REQUIREMENT:
Within the lines below, the span from the line with "засіданні Консультативної" to the line with "hân không đều", both ends included, is to be reproduced exactly, with pictures omitted.

*** Opening DATASET RECORDS ***

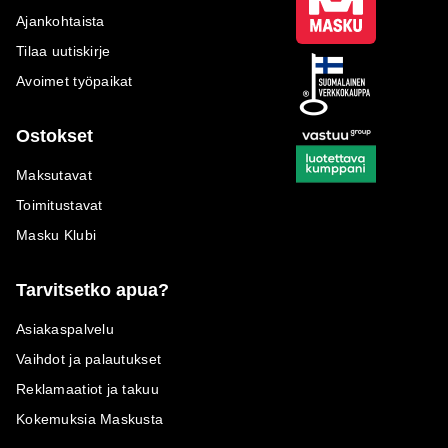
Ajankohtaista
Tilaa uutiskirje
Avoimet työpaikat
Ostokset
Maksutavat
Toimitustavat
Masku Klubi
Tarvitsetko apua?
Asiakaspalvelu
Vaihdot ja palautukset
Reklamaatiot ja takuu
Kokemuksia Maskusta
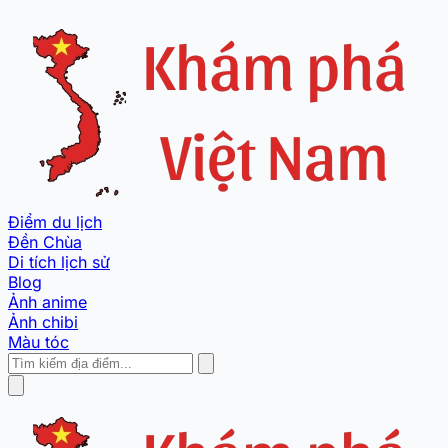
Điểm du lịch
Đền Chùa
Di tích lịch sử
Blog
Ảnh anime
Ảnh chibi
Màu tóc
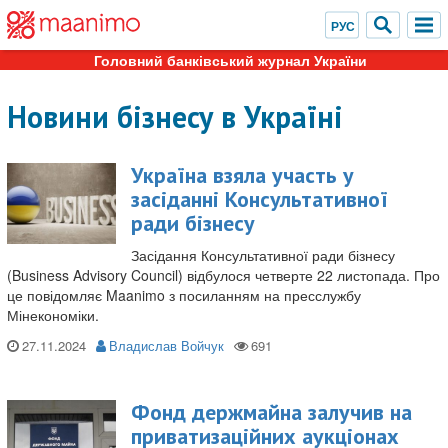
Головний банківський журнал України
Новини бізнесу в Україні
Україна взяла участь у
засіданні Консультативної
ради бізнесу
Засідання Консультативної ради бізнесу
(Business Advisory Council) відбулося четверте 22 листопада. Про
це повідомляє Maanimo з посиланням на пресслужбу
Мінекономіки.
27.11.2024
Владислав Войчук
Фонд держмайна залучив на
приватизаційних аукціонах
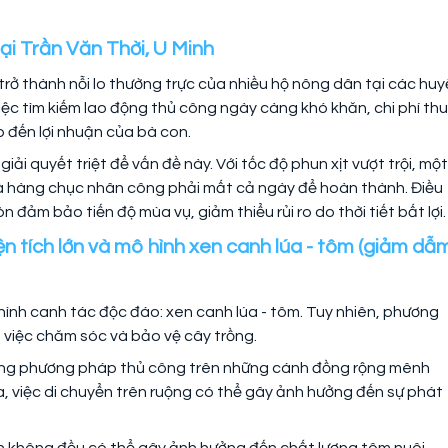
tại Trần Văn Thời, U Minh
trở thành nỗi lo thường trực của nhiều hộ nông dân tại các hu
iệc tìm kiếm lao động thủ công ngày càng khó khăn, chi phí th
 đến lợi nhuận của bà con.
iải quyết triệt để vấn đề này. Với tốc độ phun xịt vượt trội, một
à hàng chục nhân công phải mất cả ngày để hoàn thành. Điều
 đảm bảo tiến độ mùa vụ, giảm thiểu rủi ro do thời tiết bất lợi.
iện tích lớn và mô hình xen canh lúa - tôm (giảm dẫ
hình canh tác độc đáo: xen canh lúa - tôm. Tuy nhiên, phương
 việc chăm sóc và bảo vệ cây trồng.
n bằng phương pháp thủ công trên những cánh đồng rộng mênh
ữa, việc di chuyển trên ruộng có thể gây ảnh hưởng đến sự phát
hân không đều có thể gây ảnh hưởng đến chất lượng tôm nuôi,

*** Closing DATASET RECORDS ***
*** Opening DATASET RECORDS ***

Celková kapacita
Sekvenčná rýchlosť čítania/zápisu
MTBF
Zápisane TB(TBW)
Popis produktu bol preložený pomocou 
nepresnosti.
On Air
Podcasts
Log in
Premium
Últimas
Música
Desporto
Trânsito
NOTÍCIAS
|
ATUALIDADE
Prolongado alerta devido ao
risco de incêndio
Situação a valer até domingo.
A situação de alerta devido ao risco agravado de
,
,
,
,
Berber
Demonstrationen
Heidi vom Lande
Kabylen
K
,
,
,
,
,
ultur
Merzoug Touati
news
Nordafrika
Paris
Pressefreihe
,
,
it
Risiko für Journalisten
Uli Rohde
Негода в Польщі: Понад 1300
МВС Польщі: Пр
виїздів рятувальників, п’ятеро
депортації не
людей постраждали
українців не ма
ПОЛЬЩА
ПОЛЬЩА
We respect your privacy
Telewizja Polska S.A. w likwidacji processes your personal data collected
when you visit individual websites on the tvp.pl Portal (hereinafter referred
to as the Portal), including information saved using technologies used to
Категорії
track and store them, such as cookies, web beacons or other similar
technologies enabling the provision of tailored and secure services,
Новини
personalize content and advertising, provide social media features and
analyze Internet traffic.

*** Closing DATASET RECORDS ***
*** Opening DATASET RECORDS ***

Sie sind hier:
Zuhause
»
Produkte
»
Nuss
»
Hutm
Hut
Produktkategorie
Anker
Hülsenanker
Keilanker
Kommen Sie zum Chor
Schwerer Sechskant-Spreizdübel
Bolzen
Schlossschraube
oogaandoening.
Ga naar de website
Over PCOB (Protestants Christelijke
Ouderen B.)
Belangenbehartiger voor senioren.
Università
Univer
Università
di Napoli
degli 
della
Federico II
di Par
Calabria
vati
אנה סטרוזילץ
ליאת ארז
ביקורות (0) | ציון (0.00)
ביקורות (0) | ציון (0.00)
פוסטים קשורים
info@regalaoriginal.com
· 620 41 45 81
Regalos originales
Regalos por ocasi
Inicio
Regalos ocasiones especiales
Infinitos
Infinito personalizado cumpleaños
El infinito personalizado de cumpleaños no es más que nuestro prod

*** Closing DATASET RECORDS ***

ANSWER TO THE EXERCISE:
засіданні Консультативної
ради бізнесу
Засідання Консультативної ради бізнесу
(Business Advisory Council) відбулося четверте 22 листопада. Про
це повідомляє Maanimo з посиланням на пресслужбу
Мінекономіки.
27.11.2024
Владислав Войчук
Фонд держмайна залучив на
приватизаційних аукціонах
tại Trần Văn Thời, U Minh
trở thành nỗi lo thường trực của nhiều hộ nông dân tại các hu
iệc tìm kiếm lao động thủ công ngày càng khó khăn, chi phí th
 đến lợi nhuận của bà con.
iải quyết triệt để vấn đề này. Với tốc độ phun xịt vượt trội, một
à hàng chục nhân công phải mất cả ngày để hoàn thành. Điều
 đảm bảo tiến độ mùa vụ, giảm thiểu rủi ro do thời tiết bất lợi.
iện tích lớn và mô hình xen canh lúa - tôm (giảm dẫ
hình canh tác độc đáo: xen canh lúa - tôm. Tuy nhiên, phương
 việc chăm sóc và bảo vệ cây trồng.
n bằng phương pháp thủ công trên những cánh đồng rộng mênh
ữa, việc di chuyển trên ruộng có thể gây ảnh hưởng đến sự phát
hân không đều có thể gây ảnh hưởng đến chất lượng tôm nuôi,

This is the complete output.